Above photo: Unusual for Frank Lloyd Wright, he designed a two story, cathedral ceiling living room for the Davidsons. To enhance the room's light even further, he created a two-story bay window at one end of the room. The furniture, also, was designed by Wright.

The Man Who Brought Frank Lloyd Wright to Buffalo

The person singularly responsible for all of the Frank Lloyd Wright structures found in Buffalo is Darwin D. Martin (1865-1935), who was secretary of the Larkin Company, a large mail-order soap and housewares firm in the city. Martin, along with Elbert Hubbard, another top executive in the company (later of Roycroft fame), and John D. Larkin, president, conceived many innovative ideas to stimulate sales by offering an endless variety of premiums. Martin, who started to work for Larkin's company at the age of 4, became a particularly effective and valued executive in the company. His innovative efforts included the invention of a card -file system that revolutionized accounting procedures not only at the firm but throughout American industry .

The immense success of the Larkin Company led to the need for a new administration building at the turn of the century. During Christmas 1900, Martin visited his brother in Oak Park, Illinois, who took him to see Frank Lloyd Wright's home that Wright had designed for himself. Martin was instantly impressed with Wright's work and became an enthusiastic life-long supporter .

In 1901, Martin persuaded Larkin to commission Wright to design the new office building that the company needed. It was truly an advanced office building, incorporating many innovative features, such as central air conditioning. Unfortunately, the magnificent structure, which would today adapt easily for many uses, was demolished in 1950.

Martin also hired Wright to create a fabulous residence for his own family on land he purchased along Jewett Parkway. That project led to two additional Wright-designed houses on Martin's land: the charming gardener's cottage and the George Barton House for Martin's sister, Delta, and her husband. The Jewett Parkway complex also originally included a greenhouse, two-story garage and stable, and a conservatory connected to the main house by a long pergola.

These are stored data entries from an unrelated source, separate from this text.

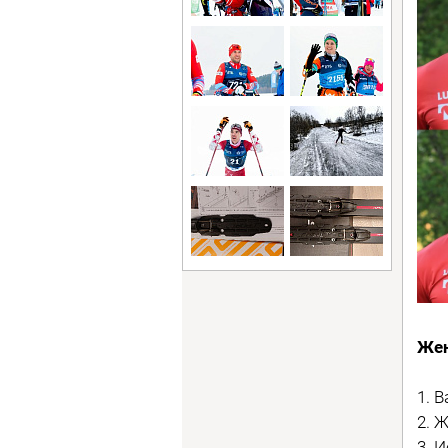
Же
1. 
2. 
3. 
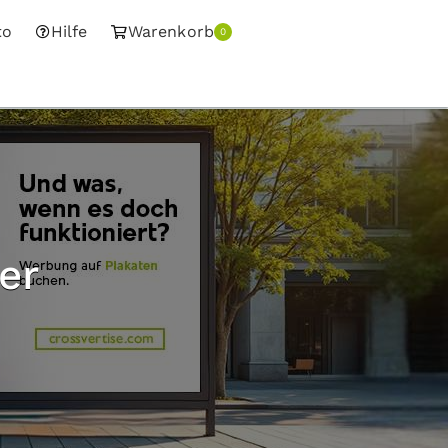
to
Hilfe
Warenkorb
0
er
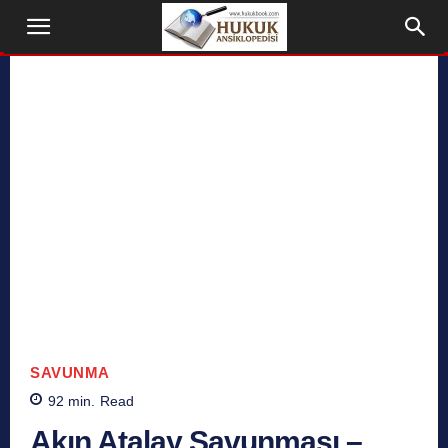
SAVUNMA
92
min.
Read
Akın Atalay Savunması –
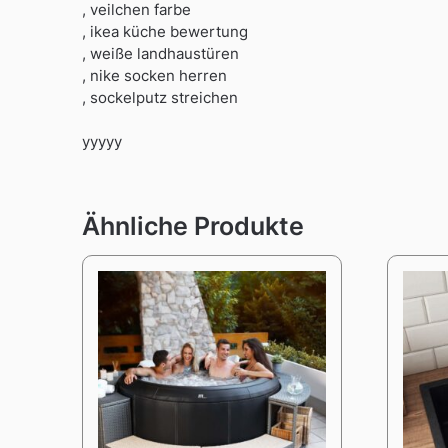
, veilchen farbe
, ikea küche bewertung
, weiße landhaustüren
, nike socken herren
, sockelputz streichen
yyyyy
Ähnliche Produkte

Martin's enthusiastic initiative inspired a fellow executive at Larkin, William R. Heath, to have Wright design a house on Soldiers Place for him and his wife, Mary, who was the sister of Elbert Hubbard and Mrs. John D. Larkin. Still another Larkin Company top manager, Walter V. Davidson, decided to have a home at 57 Tillinghast Place done by Wright in 1908. Completing Wright's architectural contributions to the Buffalo landscape was the summer house, Graycliff, that he designed for Darwin Martin at Derby on the south shore of Lake Erie in 19~7.

If events had turned out differently, there would be a final Frank Lloyd Wright structure in Buffalo today. Darwin Martin commissioned Wright to design an appropriate monument for a family lot that Martin had purchased in Section H of Forest Lawn Cemetery. Wright created a flight of shallow stone steps, under each one of which was an individual burial crypt, leading to a tall family monument at the crest of the gradual slope of the lot.

Martin was delighted with the design, but thinking it would be expensive and not a sound investment, nicknamed it "The Martin Blue Sky Mausoleum." Martin probably would have been happy to pay the cost of constructing the terraced memorial, but the plans were completed just weeks before the 1929 stock market crash, and Martin's fortunes evaporated shortly thereafter, so neither he nor any member of his family buried in the lot today has any marker whatsoever, It is also unfortunate that the only cemetery monument that Frank Lloyd Wright designed was never built.